Saved data entries:
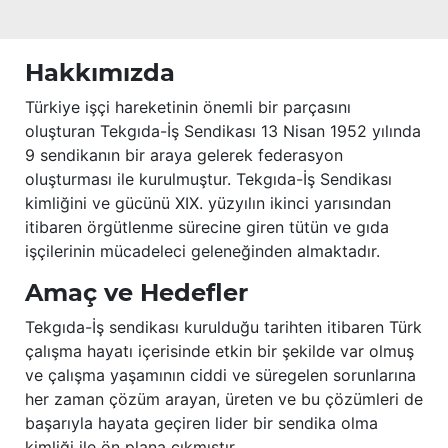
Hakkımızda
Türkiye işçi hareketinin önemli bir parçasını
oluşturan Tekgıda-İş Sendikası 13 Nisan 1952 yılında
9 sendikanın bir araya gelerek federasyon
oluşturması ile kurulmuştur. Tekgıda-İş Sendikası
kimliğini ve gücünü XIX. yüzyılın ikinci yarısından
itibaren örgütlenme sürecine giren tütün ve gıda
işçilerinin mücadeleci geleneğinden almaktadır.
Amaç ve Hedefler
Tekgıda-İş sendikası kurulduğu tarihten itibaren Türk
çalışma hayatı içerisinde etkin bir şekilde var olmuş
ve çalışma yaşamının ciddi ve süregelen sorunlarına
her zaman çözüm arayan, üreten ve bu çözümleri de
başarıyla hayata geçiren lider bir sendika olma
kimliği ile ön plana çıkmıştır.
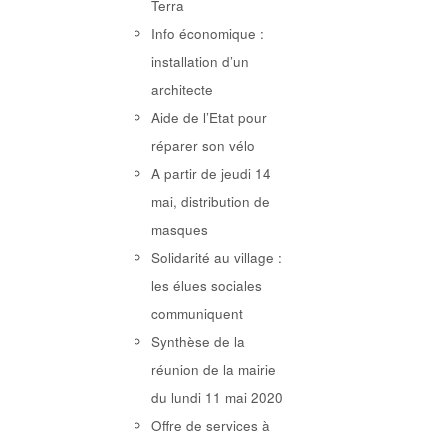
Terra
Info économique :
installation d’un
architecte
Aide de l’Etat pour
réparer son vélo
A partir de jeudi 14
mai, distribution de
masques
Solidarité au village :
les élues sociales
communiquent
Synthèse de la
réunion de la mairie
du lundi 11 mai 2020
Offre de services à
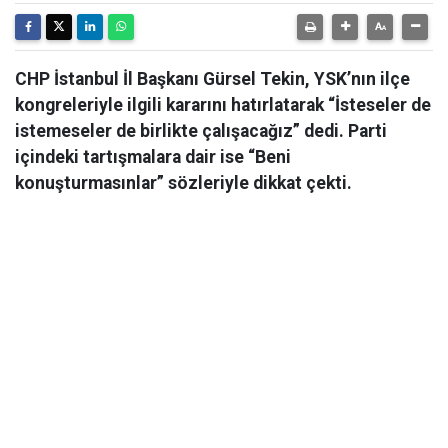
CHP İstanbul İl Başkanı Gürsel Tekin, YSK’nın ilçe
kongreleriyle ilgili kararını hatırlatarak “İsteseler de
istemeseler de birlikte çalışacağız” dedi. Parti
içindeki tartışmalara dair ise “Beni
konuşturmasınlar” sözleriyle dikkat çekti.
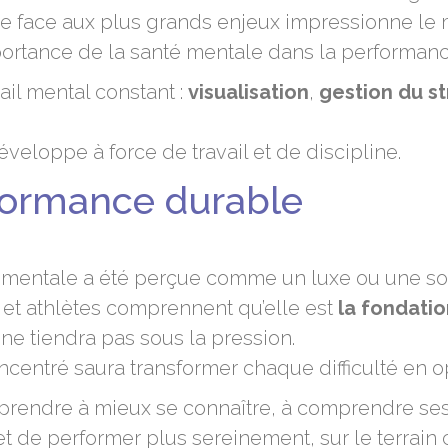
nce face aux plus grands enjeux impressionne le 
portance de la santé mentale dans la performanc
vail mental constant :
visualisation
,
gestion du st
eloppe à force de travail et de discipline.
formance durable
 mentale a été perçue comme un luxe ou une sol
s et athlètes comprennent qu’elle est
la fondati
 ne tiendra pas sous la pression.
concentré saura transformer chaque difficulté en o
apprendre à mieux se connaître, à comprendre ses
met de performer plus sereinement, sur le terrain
---
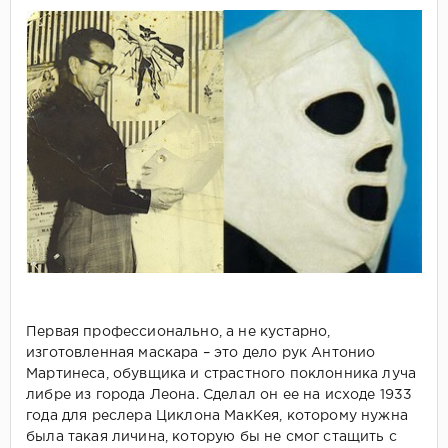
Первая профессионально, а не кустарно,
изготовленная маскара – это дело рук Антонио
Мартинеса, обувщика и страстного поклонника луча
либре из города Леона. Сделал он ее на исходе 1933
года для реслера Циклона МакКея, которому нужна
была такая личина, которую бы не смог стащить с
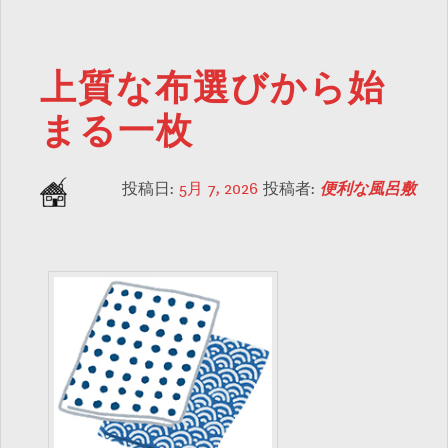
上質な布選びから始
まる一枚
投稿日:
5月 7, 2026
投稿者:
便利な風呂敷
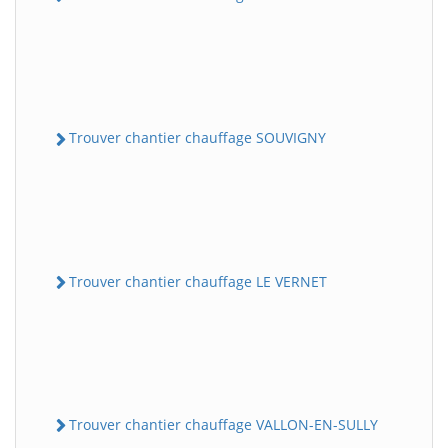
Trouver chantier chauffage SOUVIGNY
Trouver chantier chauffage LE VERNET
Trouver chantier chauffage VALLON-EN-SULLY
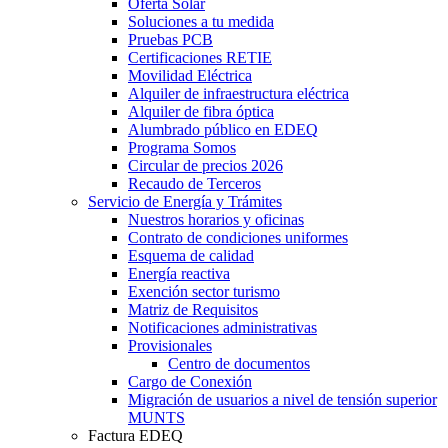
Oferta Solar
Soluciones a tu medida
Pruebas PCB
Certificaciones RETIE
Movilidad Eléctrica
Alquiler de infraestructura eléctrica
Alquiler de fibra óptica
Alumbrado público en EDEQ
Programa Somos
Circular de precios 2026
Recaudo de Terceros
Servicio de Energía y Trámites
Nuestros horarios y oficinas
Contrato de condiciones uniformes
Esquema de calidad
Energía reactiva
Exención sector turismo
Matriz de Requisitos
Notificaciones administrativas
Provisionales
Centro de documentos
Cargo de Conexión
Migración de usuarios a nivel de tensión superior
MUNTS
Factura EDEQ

DIRECTIONS: Your answer should consist of the lines above between those holding "kongreleriyle ilgili kararını" and "met de performer", inclusive, reproduced word for word and without pictures.

RESULT OF THE EXERCISE:
kongreleriyle ilgili kararını hatırlatarak “İsteseler de
istemeseler de birlikte çalışacağız” dedi. Parti
içindeki tartışmalara dair ise “Beni
konuşturmasınlar” sözleriyle dikkat çekti.
nce face aux plus grands enjeux impressionne le 
portance de la santé mentale dans la performanc
vail mental constant :
visualisation
,
gestion du st
eloppe à force de travail et de discipline.
formance durable
 mentale a été perçue comme un luxe ou une sol
s et athlètes comprennent qu’elle est
la fondati
 ne tiendra pas sous la pression.
concentré saura transformer chaque difficulté en o
apprendre à mieux se connaître, à comprendre ses
met de performer plus sereinement, sur le terrain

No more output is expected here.